* AIM OF THE TASK
Below are lines of data, and only some are wanted. Please repeat exactly those from the line that has "Italien verbringen. A" through the line that has "ändern) auf w".

* Dataset entries
>>>>

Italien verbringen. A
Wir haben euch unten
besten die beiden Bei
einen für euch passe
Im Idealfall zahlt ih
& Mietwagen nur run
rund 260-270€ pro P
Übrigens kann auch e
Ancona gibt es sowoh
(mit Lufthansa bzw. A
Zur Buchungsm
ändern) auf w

<<<<
>>>>

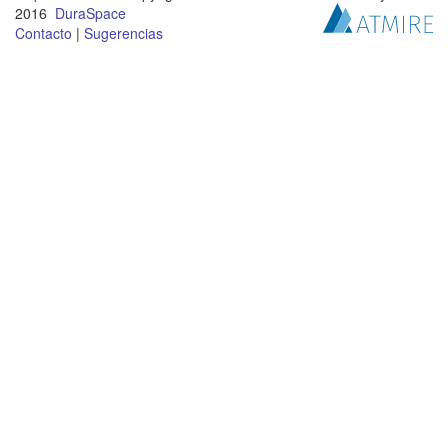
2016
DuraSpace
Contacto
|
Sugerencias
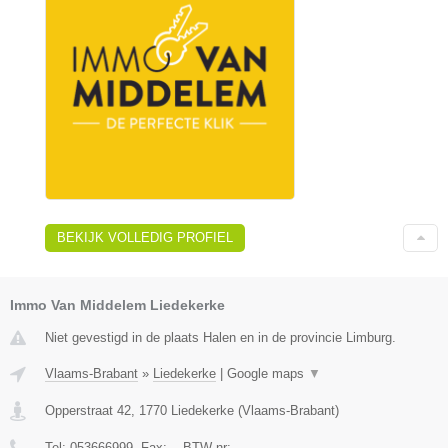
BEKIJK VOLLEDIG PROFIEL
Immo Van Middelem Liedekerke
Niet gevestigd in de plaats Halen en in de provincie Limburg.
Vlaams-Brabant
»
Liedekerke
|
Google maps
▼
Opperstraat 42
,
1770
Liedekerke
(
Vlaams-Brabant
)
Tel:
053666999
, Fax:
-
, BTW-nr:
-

<<<<

* ANSWER SPACE
Italien verbringen. A
Wir haben euch unten
besten die beiden Bei
einen für euch passe
Im Idealfall zahlt ih
& Mietwagen nur run
rund 260-270€ pro P
Übrigens kann auch e
Ancona gibt es sowoh
(mit Lufthansa bzw. A
Zur Buchungsm
ändern) auf w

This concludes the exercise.